What lines of the data include the string "Show"? Copy them all.

[Items from a dataset]
/---
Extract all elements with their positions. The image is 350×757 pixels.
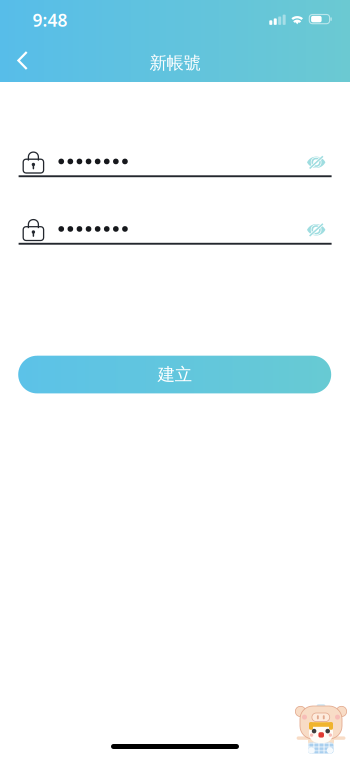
button[interactable]: Show password (300, 216, 333, 244)
staticText: 建立 (158, 364, 192, 385)
staticText: 9:48 (32, 8, 68, 32)
button[interactable]: 建立 (18, 356, 331, 393)
button[interactable]: Show password (300, 149, 333, 176)
staticText: 新帳號 (150, 52, 200, 74)
button[interactable]: Back (0, 44, 44, 76)
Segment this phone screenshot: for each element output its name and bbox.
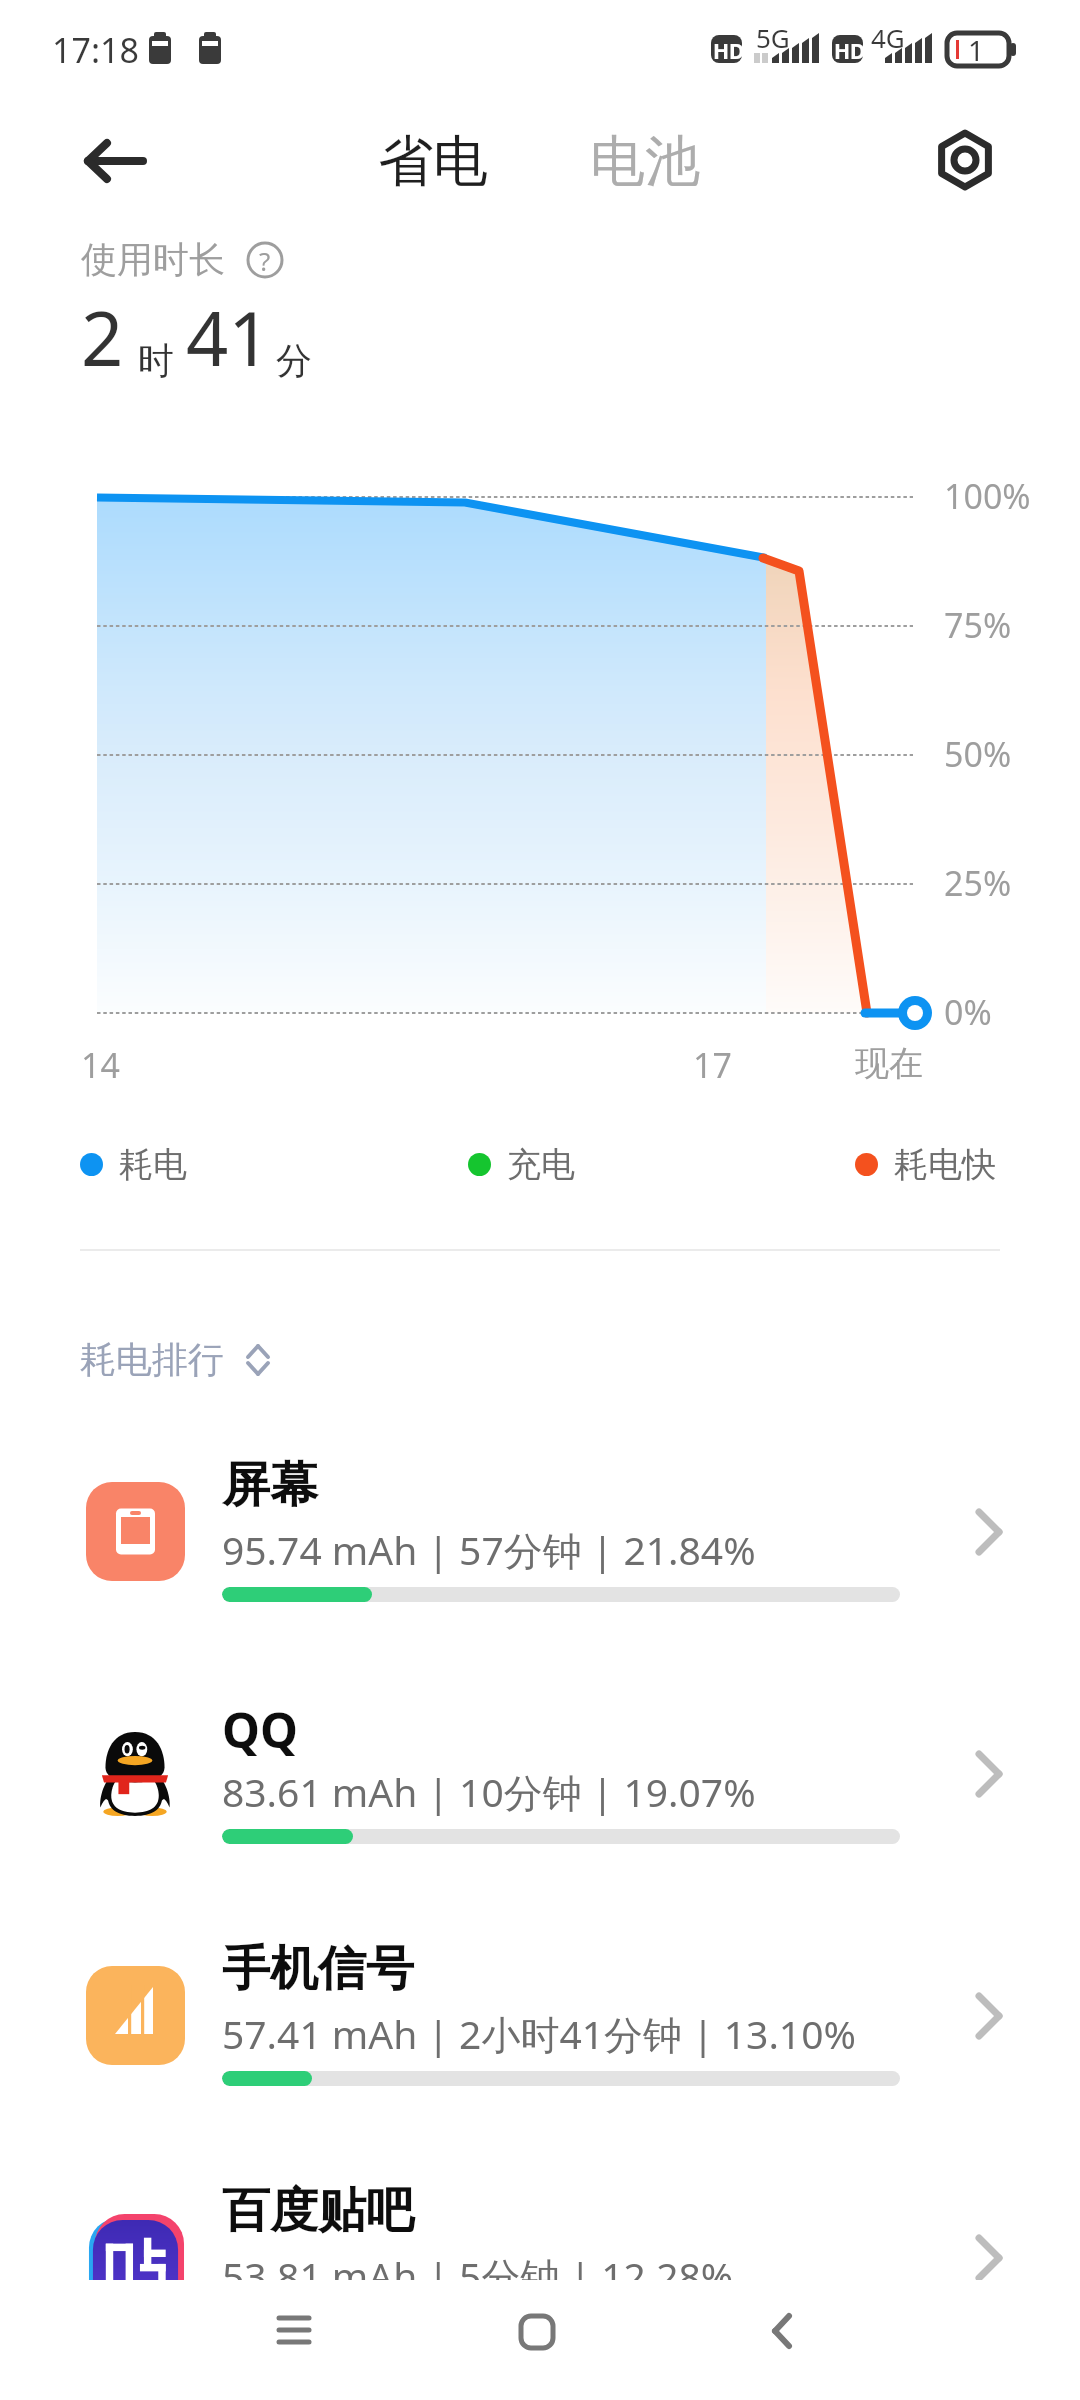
staticText: 50% [944,731,1012,777]
staticText: 省电 [378,127,488,196]
button[interactable]: Home [503,2300,573,2370]
button[interactable]: QQ [0,1679,1080,1905]
staticText: HD [713,37,745,66]
staticText: 25% [944,860,1012,906]
staticText: 14 [81,1042,120,1088]
staticText: 百度贴吧 [222,2181,414,2241]
staticText: 现在 [855,1042,923,1085]
staticText: 4G [871,20,905,55]
staticText: QQ [222,1697,298,1762]
staticText: ? [259,243,271,278]
button[interactable]: 屏幕 [0,1437,1080,1663]
button[interactable]: Back [748,2298,818,2368]
staticText: 75% [944,602,1012,648]
staticText: 57.41 mAh | 2小时41分钟 | 13.10% [222,2007,856,2060]
button[interactable]: 耗电排行 [80,1337,276,1382]
button[interactable]: 百度贴吧 [0,2163,1080,2389]
staticText: 时 [138,338,174,383]
button[interactable]: Help [247,242,283,278]
staticText: 手机信号 [222,1939,414,1999]
staticText: 0% [944,989,992,1035]
staticText: 耗电排行 [80,1337,224,1382]
staticText: 1 [968,31,985,69]
staticText: 充电 [507,1143,575,1186]
staticText: HD [834,37,866,66]
staticText: 耗电快 [894,1143,996,1186]
button[interactable]: 耗电 [80,1143,187,1186]
staticText: 使用时长 [81,237,225,282]
staticText: 17:18 [52,27,139,73]
button[interactable]: Settings [932,127,998,193]
staticText: 95.74 mAh | 57分钟 | 21.84% [222,1523,756,1576]
staticText: 屏幕 [222,1455,318,1515]
button[interactable]: 充电 [468,1143,575,1186]
button[interactable]: Recent apps [258,2299,328,2369]
staticText: 分 [276,338,312,383]
button[interactable]: 省电 [378,127,488,196]
staticText: 5G [756,20,790,55]
button[interactable]: 电池 [590,127,700,196]
staticText: 53.81 mAh | 5分钟 | 12.28% [222,2249,734,2302]
staticText: 耗电 [119,1143,187,1186]
staticText: 41 [186,287,271,388]
button[interactable]: 手机信号 [0,1921,1080,2147]
staticText: 100% [944,473,1031,519]
staticText: 83.61 mAh | 10分钟 | 19.07% [222,1765,756,1818]
staticText: 2 [81,287,124,388]
button[interactable]: 耗电快 [855,1143,996,1186]
button[interactable]: Back [58,127,128,197]
staticText: 电池 [590,127,700,196]
staticText: 17 [693,1042,732,1088]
\---
→ OUTPUT OF THE TASK:
button[interactable]: Show password (300, 216, 333, 244)
button[interactable]: Show password (300, 149, 333, 176)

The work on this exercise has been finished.